THE PROBLEM:
Whenever a line below includes the string "Политика", show it.

SOURCE INFORMATION:

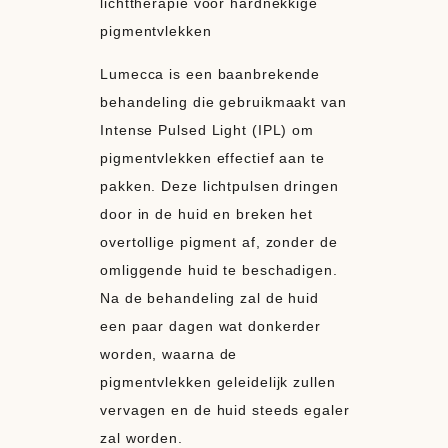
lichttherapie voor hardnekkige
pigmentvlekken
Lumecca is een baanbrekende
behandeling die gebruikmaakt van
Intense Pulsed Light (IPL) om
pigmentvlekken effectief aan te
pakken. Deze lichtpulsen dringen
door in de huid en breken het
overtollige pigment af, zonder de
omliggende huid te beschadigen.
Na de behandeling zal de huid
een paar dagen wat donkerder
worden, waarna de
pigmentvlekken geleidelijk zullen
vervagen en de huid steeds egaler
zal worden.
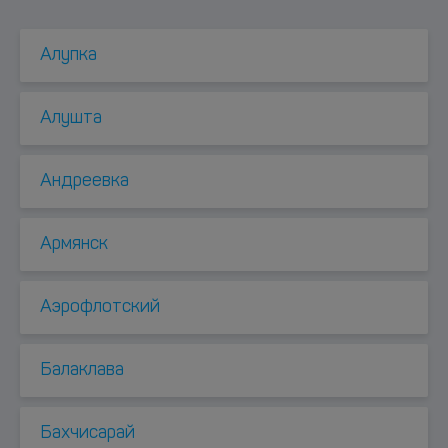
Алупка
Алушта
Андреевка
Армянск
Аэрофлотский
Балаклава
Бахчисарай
* * *
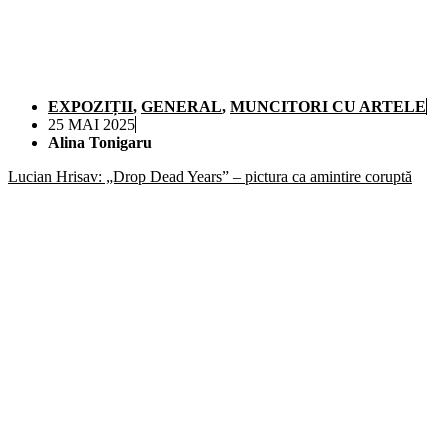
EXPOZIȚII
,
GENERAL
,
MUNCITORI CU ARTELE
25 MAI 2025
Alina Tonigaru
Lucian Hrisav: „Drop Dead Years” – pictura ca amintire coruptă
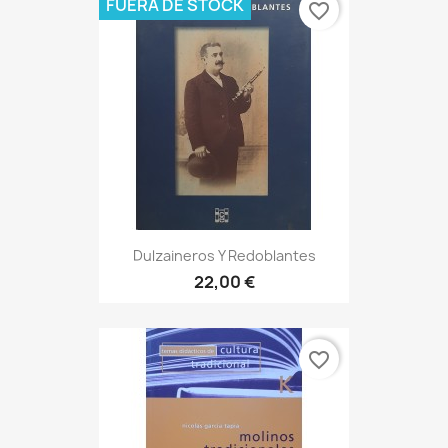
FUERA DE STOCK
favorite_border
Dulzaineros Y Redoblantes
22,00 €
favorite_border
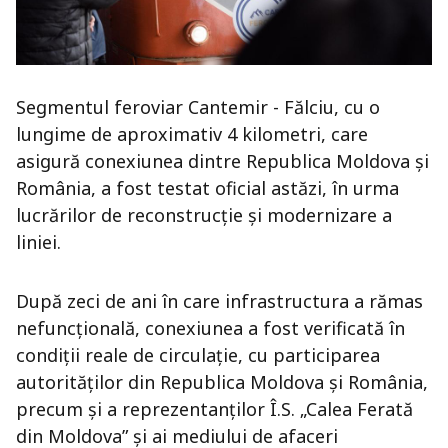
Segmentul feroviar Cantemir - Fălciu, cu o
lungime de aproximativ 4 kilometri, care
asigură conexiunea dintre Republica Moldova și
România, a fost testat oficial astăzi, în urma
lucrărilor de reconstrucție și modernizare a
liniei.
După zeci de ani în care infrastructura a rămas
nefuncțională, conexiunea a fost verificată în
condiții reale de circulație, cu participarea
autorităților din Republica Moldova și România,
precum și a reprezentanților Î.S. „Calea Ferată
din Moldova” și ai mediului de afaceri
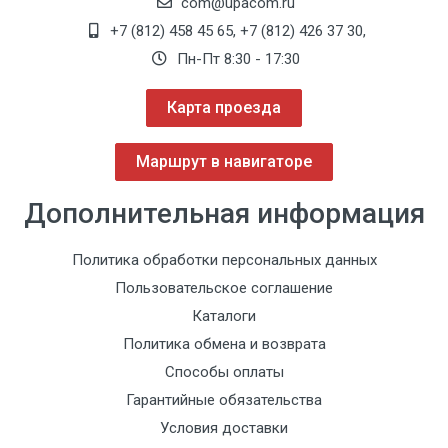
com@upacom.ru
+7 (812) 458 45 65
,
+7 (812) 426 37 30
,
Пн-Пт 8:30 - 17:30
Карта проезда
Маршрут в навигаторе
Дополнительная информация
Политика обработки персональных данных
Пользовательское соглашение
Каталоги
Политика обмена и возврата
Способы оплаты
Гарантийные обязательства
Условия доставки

SOLUTION BELOW:
Политика обработки персональных данных
Политика обмена и возврата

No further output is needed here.